In our study we detected a beneficial relationship between leisure-time
physical activity and stroke. The protective effects were found after
adjustment for medical and socioeconomic confounders, season of
recruitment, and smoking and alcohol use. Similar benefits were
observed for those younger and older than 65 years, both men and women,
and among whites, blacks, and Hispanics. The mean duration of
leisure-time physical activity in our population approximated that
recommended by the Centers for Disease Control and National Institutes
of Health, with much less participation in heavy forms of activity. In
our relatively older cohort, walking was the most common form of
recreational physical activity reported, which is consistent
with observations in other comparably aged
populations.21 25 The finding of an overall
protective effect for leisure-time physical activity suggests that even
light-moderate forms of activity may confer some benefits for the
elderly. Our results are particularly relevant in the more sedentary
and older population who have a greater risk of stroke and more
prevalent cardiovascular risk factors and whose
physical activity pattern may comprise mainly light to moderate
activity of shorter duration.
The protective effects of physical activity for stroke risk noted in
other studies were limited to certain age, sex, and risk factor
subgroups. The Honolulu Heart Program, which investigated older
middle-aged men of Japanese ancestry, showed a protective effect of
habitual physical activity from thromboembolic stroke only among their
nonsmoking group.5 The Framingham Study
demonstrated the benefits of combined leisure and work physical
activities for men but not for women.6 In the
Oslo Study of men aged 40 to 49 years, increased leisure physical
activity was related to a reduced stroke
incidence.7 For women aged 40 to 65 years, the
Nurses' Health Study showed an inverse association between level of
physical activity and the incidence of any
stroke.8 For white, lower and middle class, urban
women participating in the Copenhagen City Heart Study, lack of
physical activity had an effect similar to that of cigarette smoking,
with a relative risk of stroke of 1.4.9 In the
National Health and Nutrition Examination Survey I follow-up study, low
level of recreational or nonrecreational activities was slightly
associated with an increased risk of stroke for both men and women and
among blacks.10
The dose-response relationship between level and duration of leisure
physical activity and protective effects from stroke was
consistent in our study population and among each of the age,
sex, and race/ethnic subgroups. Although performance of
leisure-time physical activities conferred protection, more vigorous
(heavy) forms of physical activities provided additional benefits
compared with light-moderate activities. The same was true for duration
of physical activity. Although the odds of stroke were reduced in the
group performing <2 h/wk of physical activity, additional protection
was observed with increasing duration of exercise. The beneficial
effects of even small amounts of leisure-time physical activity in the
older population have not been reported previously, and the
dose-response relationship is encouraging for those individuals who can
safely increase their level of physical activity.

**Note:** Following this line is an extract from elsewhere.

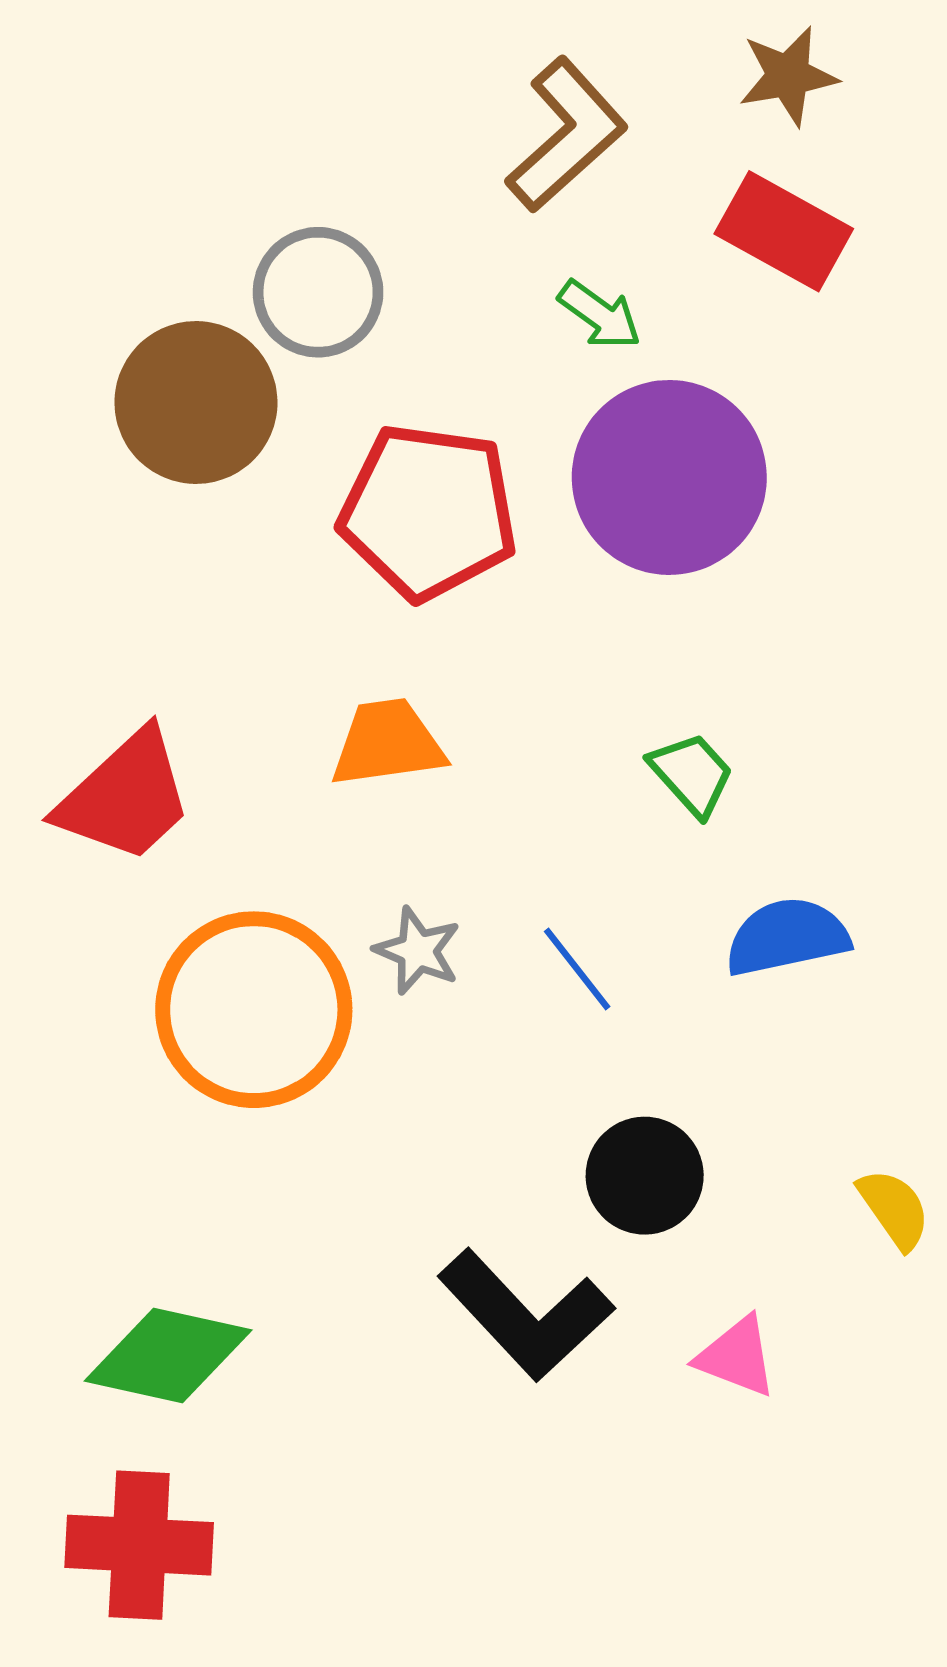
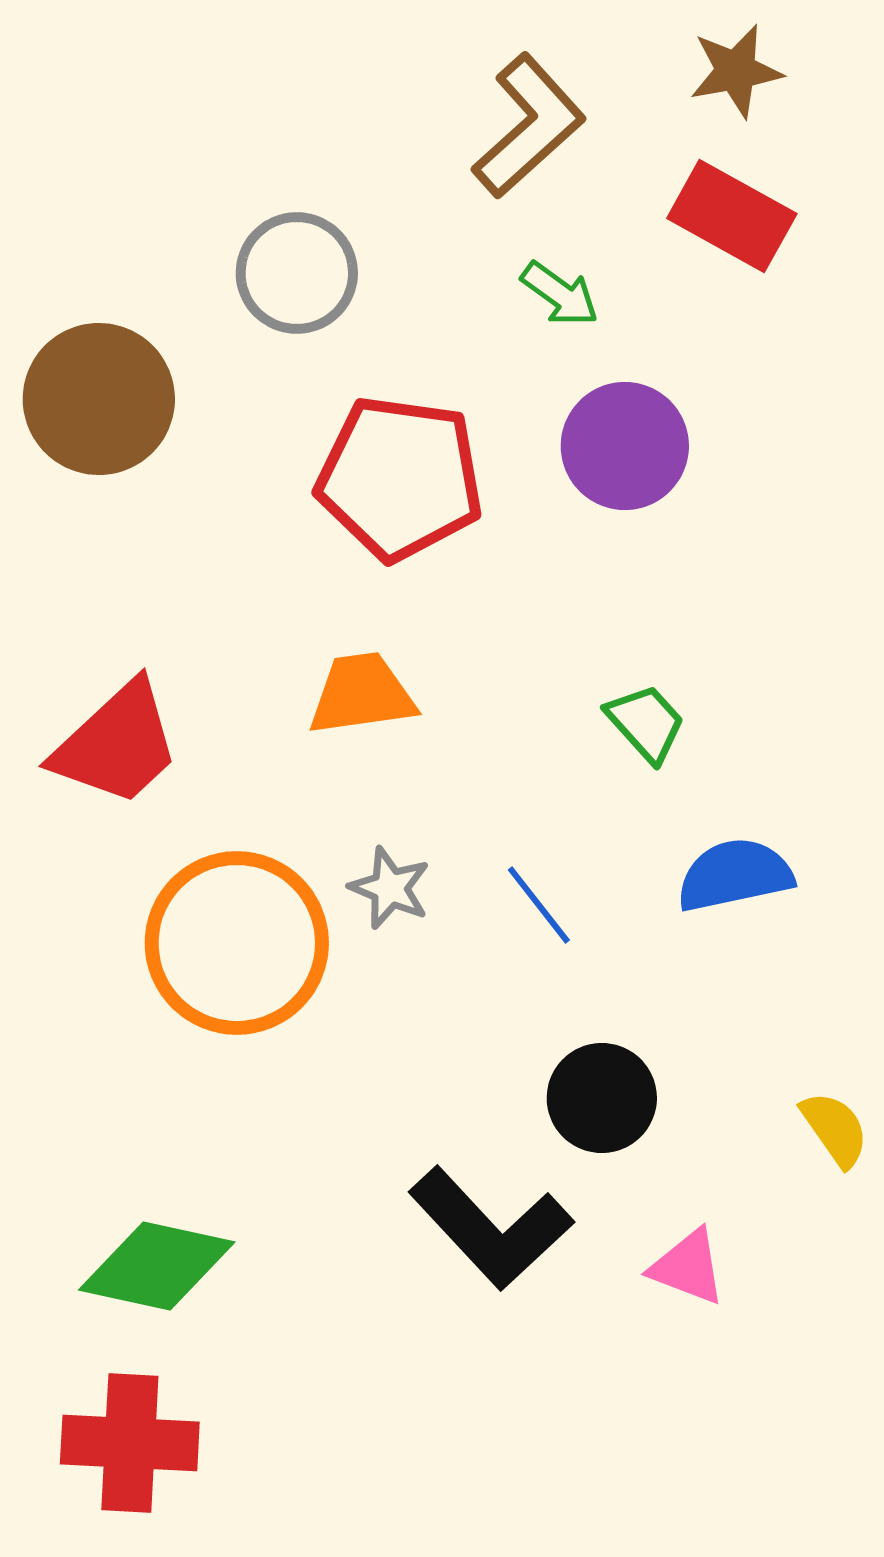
brown circle: (196, 403) -> (99, 399), moved
purple circle: (669, 477) -> (625, 446), size x0.7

The dose-response relationship between increasing amounts of physical
activity and the reduction in the risk of stroke has not always been
demonstrated. Wannamethee and Shaper11 found an
inverse relationship between physical activity and risk of stroke, but
the benefit of vigorous physical activity for stroke was offset by an
increased risk of heart attack. In Framingham among the older cohort,
the strongest protective effect was detected in the medium tertile
physical activity subgroup, with no additional benefit gained from
higher levels of physical activity.6 Among
subjects in a case-control study in West Birmingham, UK, who were free
of cardiac disease, peripheral vascular disease, and poor
health, recent vigorous exercise was no more protective than
walking.12
The protective effect of physical activity may be partly mediated
through its role in controlling various known risk factors for stroke.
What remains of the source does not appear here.